Today I’ve been out driving my car for most of the day. I’m practicing for a driving test that I must do in order to attain a taxi-driver’s license which I dearly want to have. So I am out driving at least every weekend.
Anyway, I wanted to share a cool point that I’ve realized in regards to learning new things, because that is what I am doing as I drive around. I learn new traffic rules, I learn to maneuver the car more smoothly, I learn to deal with new and difficult traffic situations with ease and confidence, and in essence I learn to become a more effective driver.
And what I’ve understood in terms of learning these new things is that it can’t be forced. I can’t force myself to learn new things through thinking about each mistake, or fault that I do. Actually – the more I think the slower I learn, and the more mistakes I make.
It’s fascinating – but the less I think, the more I learn. The less I talk in my head about knowledge and right and wrong, the more confident I become at handling the car. The less time I spend in my head, the more time I spend in the physical, and to drive a car is a physical action, so maybe it isn’t that strange after all, that learning becomes so much more effective when I stop thinking.
It’s interesting that you’re taught in school to learn just the other way around. There you’re shown that thoughts must be used, thinking must be applied, mistakes must be brought up and focused upon, and what is right is important, and what is wrong is important. So instead of physically, and actually learning things, one spend the most time worrying about right and wrong, what is correct and what is a mistake. Because of that learning becomes so slow, and tedious, and boring, as you don’t actually place your time into learning in the physical (where living takes place) but instead into worrying and thinking.
Thus, now when I’m out driving my focus lies upon having fun. I apply the rules that define what correct driving is; yet I’m not hard upon myself if I miss something. I don’t go back to the situation to think about what I made wrong, and what I’ve could’ve done better – I instead focus upon the next moment that is ahead of me and yet again I apply myself. Moving myself forward instead of looking back – not defining myself according to failures but instead proving that I am able to succeed and effectively learn to drive my car.
And when I move in this flow of breath, being present in each moment as it arrives, learning is much more effective, and my driving is much more smooth and confident.
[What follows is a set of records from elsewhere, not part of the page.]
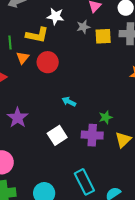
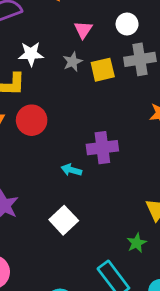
green star: (106, 117) -> (137, 243), moved
purple cross: (92, 135) -> (102, 148), moved

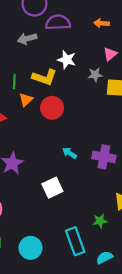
purple cross: (102, 148) -> (104, 157), moved

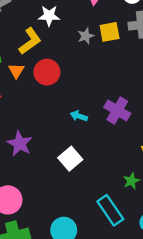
gray star: (95, 75) -> (86, 36), moved
yellow L-shape: (44, 77) -> (30, 41), turned -40
purple cross: (104, 157) -> (117, 110), turned 35

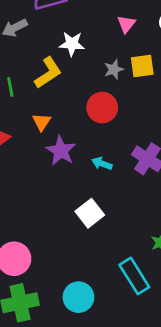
orange triangle: (16, 71) -> (42, 122), moved
red circle: (47, 72) -> (102, 108), moved
purple star: (20, 144) -> (61, 151), moved

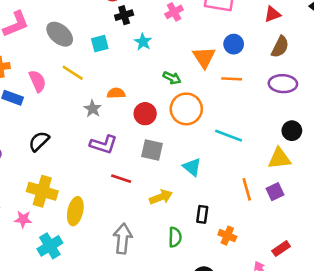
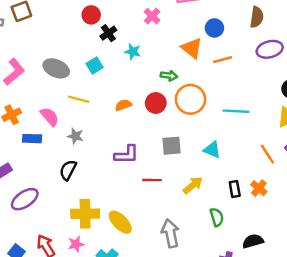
gray star: (93, 109) -> (75, 136), moved
red circle: (145, 114) -> (156, 103), moved
yellow ellipse: (75, 211) -> (120, 222), turned -40
orange cross: (227, 236) -> (259, 188), moved, turned 35

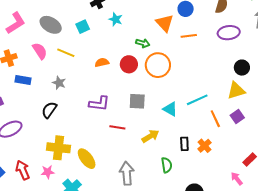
cyan line: (236, 111) -> (197, 100), moved, turned -35
pink semicircle: (50, 117) -> (40, 51), moved

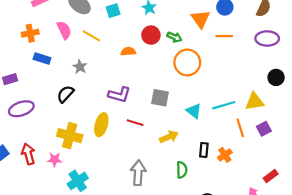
red circle: (129, 64) -> (151, 35), moved
yellow triangle: (236, 91) -> (254, 102), moved
yellow ellipse: (87, 159) -> (101, 125), moved, turned 45

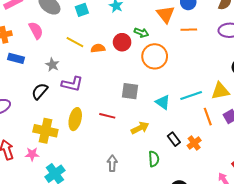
red circle: (151, 35) -> (122, 42), moved
yellow line: (91, 36) -> (75, 42), moved
purple L-shape: (119, 95) -> (72, 84), moved
black rectangle: (204, 150) -> (174, 139), turned -40
gray arrow: (138, 173) -> (112, 163), size x0.7

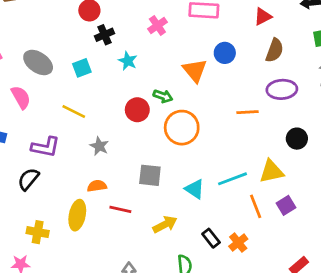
orange line: (189, 30) -> (247, 112), moved
orange semicircle: (98, 48) -> (97, 186), moved
gray star: (52, 65) -> (99, 146), moved
purple L-shape: (72, 84) -> (45, 147), moved
yellow cross: (45, 131) -> (38, 232), size x0.7

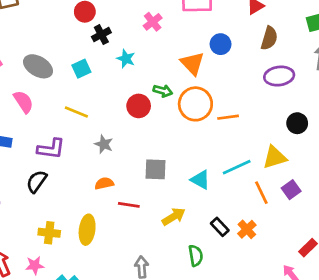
orange line: (247, 112) -> (228, 117), moved
orange circle: (182, 128) -> (195, 104), moved
yellow ellipse: (77, 215) -> (87, 230), moved

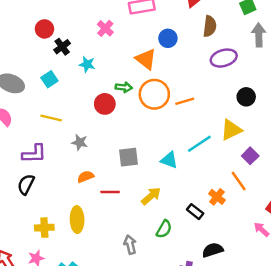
orange line: (261, 193) -> (239, 181), moved
black rectangle: (220, 227) -> (195, 212), moved
green semicircle: (196, 256) -> (164, 229), moved, turned 48

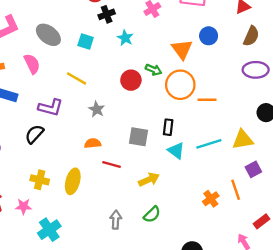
cyan square: (49, 79) -> (86, 42), turned 35
black rectangle: (195, 212) -> (168, 127), moved, turned 42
A conclusion would then be that, no matter how beneficial we think it is to spend time in our mind, pondering mistakes of the past, and what we should do correctly and differently in the future, this doesn’t help us to learn how to in-fact live more effectively. Because in order to live you must actually spend time here in the physical and that can’t be done when you’re in your mind thinking about what you did wrong, or correct for that matter.
So, instead of holding unto a mistake, you simply see the mistake, and then move on, better prepared to make it right the next time around, without having to think a single thought.
And so instead of expecting ourselves to become good at something right away, we accumulate ourselves to perfection, slowly but surely, without becoming infested with the self-judgment of right and wrong, as thinking. Moving ourselves forward, letting our mistakes go, yet determined to accumulate ourselves into and as self-perfection, but still having fun at the same time!